- **EXERCISE PROMPT**:
Starting with the line that holds "programa centrado en" and stopping after the line that holds "perdagangan tersebut, menurut sebuah", repeat the lines below word for word, without the pictures.

- **RECORDS FOR THIS EXERCISE**:
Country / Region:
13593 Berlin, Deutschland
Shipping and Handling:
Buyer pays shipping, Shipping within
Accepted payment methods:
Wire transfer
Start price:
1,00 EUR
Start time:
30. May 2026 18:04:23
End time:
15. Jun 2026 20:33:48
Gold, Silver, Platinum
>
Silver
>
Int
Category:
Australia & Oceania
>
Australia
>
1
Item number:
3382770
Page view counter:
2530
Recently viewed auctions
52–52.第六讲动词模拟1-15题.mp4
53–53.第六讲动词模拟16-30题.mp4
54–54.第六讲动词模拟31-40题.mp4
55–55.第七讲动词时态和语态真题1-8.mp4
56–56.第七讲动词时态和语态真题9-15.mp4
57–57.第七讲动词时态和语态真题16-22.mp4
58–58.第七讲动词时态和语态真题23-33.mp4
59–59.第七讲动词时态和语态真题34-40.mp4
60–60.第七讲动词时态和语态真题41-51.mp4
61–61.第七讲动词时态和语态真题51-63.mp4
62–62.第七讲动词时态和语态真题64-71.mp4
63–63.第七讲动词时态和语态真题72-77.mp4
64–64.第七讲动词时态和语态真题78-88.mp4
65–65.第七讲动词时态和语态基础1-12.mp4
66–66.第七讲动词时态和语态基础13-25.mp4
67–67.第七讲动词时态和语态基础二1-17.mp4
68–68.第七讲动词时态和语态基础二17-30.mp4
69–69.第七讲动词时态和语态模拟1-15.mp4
---
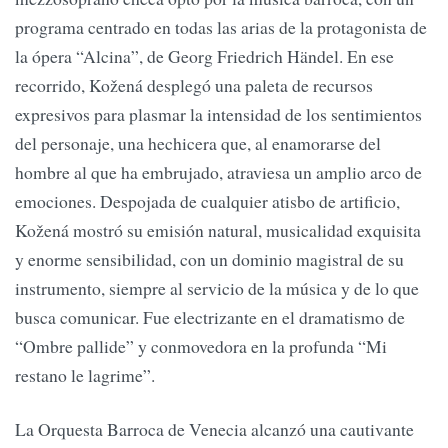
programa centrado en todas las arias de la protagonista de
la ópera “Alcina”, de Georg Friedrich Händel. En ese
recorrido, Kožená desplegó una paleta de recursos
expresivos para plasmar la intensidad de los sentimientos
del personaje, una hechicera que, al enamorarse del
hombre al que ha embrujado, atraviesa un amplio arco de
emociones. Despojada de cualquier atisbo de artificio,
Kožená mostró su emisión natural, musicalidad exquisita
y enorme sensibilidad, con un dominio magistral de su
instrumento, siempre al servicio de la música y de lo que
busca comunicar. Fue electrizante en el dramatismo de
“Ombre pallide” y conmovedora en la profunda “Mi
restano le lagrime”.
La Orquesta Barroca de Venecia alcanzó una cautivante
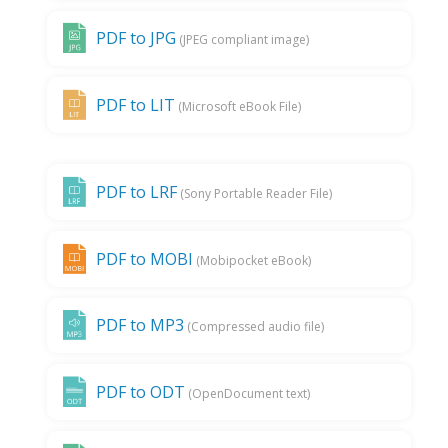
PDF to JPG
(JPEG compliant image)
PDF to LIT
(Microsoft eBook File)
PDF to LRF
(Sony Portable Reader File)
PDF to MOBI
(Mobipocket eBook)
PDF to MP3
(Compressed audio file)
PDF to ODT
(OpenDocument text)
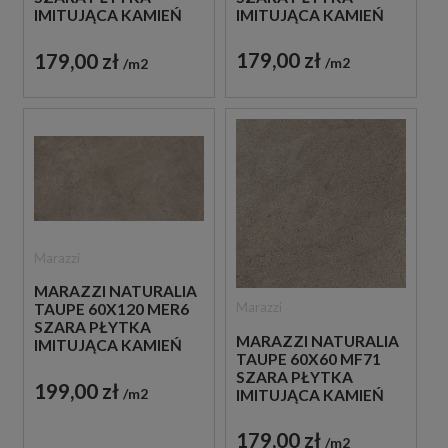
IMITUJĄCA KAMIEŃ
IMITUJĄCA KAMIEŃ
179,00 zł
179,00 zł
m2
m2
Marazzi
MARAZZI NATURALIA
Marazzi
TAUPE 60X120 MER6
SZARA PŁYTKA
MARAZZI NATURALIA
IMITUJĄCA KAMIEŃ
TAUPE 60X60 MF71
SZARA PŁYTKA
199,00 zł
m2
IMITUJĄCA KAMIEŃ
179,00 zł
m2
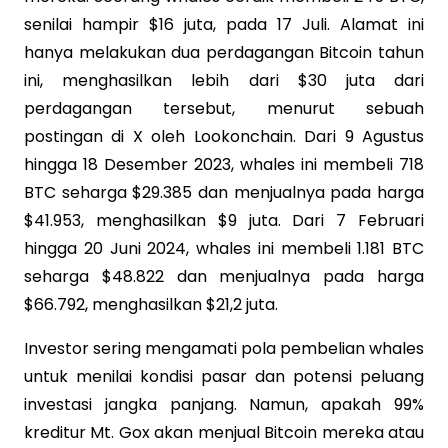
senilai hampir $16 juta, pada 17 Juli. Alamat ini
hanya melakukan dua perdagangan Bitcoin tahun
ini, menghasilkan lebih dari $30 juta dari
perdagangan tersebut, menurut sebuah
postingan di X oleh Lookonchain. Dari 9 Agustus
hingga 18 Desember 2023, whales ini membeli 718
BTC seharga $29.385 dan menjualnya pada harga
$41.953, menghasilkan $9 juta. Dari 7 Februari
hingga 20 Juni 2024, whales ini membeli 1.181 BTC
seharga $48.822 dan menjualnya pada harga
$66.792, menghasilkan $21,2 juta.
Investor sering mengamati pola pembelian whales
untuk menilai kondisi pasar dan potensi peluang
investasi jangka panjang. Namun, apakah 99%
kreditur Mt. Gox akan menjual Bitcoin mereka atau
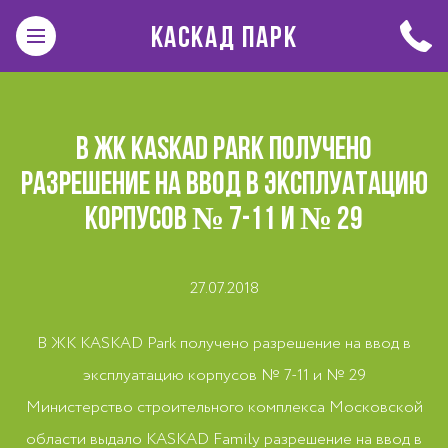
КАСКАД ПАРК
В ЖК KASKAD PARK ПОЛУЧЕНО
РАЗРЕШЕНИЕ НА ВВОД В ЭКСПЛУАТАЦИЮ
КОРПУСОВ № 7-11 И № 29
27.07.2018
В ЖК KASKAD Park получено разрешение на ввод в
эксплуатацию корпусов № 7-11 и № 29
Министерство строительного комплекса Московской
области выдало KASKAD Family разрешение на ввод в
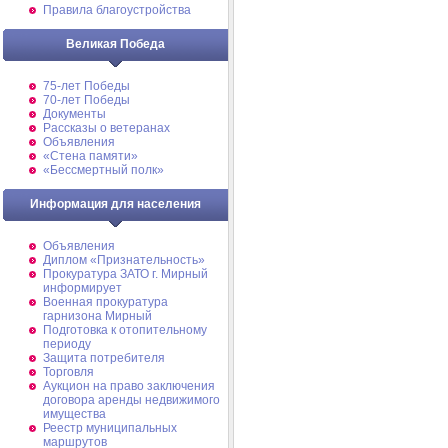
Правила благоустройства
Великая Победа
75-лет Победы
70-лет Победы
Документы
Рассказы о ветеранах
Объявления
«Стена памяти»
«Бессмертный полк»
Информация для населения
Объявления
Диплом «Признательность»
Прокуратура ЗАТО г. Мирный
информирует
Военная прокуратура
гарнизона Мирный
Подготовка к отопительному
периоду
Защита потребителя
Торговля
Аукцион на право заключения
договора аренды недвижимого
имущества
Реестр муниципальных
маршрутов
...
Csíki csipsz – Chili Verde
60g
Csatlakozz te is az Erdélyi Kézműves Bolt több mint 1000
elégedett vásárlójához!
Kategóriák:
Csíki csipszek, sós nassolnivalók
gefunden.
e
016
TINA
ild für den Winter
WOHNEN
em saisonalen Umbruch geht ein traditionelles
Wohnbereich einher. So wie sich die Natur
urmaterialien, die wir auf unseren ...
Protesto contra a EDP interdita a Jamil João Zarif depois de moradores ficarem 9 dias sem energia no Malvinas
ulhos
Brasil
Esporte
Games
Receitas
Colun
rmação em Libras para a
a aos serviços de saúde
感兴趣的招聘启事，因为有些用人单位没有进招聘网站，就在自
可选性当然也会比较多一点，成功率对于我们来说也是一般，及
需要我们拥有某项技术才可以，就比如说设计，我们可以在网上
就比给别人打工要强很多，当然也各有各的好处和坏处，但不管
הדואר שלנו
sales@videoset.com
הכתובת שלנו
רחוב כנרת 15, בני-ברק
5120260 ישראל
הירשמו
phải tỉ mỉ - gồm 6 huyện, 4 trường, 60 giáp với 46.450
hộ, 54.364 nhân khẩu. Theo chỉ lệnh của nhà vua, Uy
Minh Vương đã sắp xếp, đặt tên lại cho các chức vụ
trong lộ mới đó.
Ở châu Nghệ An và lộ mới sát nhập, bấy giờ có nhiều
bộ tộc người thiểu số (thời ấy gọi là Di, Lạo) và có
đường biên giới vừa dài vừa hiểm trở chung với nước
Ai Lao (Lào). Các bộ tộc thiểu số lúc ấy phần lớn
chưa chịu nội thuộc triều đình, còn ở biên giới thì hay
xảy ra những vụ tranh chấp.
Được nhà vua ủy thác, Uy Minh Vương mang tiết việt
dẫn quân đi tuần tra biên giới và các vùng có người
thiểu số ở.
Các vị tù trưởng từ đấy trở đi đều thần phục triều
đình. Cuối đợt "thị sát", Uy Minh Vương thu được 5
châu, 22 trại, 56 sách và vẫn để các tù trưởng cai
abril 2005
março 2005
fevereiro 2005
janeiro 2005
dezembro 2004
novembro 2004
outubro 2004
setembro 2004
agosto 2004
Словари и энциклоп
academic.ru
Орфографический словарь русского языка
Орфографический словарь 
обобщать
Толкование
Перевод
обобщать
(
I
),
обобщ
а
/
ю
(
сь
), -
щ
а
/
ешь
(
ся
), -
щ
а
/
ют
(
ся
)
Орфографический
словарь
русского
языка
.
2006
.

- **RESPONSE**:
programa centrado en todas las arias de la protagonista de
la ópera “Alcina”, de Georg Friedrich Händel. En ese
recorrido, Kožená desplegó una paleta de recursos
expresivos para plasmar la intensidad de los sentimientos
del personaje, una hechicera que, al enamorarse del
hombre al que ha embrujado, atraviesa un amplio arco de
emociones. Despojada de cualquier atisbo de artificio,
Kožená mostró su emisión natural, musicalidad exquisita
y enorme sensibilidad, con un dominio magistral de su
instrumento, siempre al servicio de la música y de lo que
busca comunicar. Fue electrizante en el dramatismo de
“Ombre pallide” y conmovedora en la profunda “Mi
restano le lagrime”.
La Orquesta Barroca de Venecia alcanzó una cautivante
PDF to JPG
(JPEG compliant image)
PDF to LIT
(Microsoft eBook File)
PDF to LRF
(Sony Portable Reader File)
PDF to MOBI
(Mobipocket eBook)
PDF to MP3
(Compressed audio file)
PDF to ODT
(OpenDocument text)
IMITUJĄCA KAMIEŃ
IMITUJĄCA KAMIEŃ
179,00 zł
179,00 zł
m2
m2
Marazzi
MARAZZI NATURALIA
Marazzi
TAUPE 60X120 MER6
SZARA PŁYTKA
MARAZZI NATURALIA
IMITUJĄCA KAMIEŃ
TAUPE 60X60 MF71
SZARA PŁYTKA
199,00 zł
m2
IMITUJĄCA KAMIEŃ
179,00 zł
m2
senilai hampir $16 juta, pada 17 Juli. Alamat ini
hanya melakukan dua perdagangan Bitcoin tahun
ini, menghasilkan lebih dari $30 juta dari
perdagangan tersebut, menurut sebuah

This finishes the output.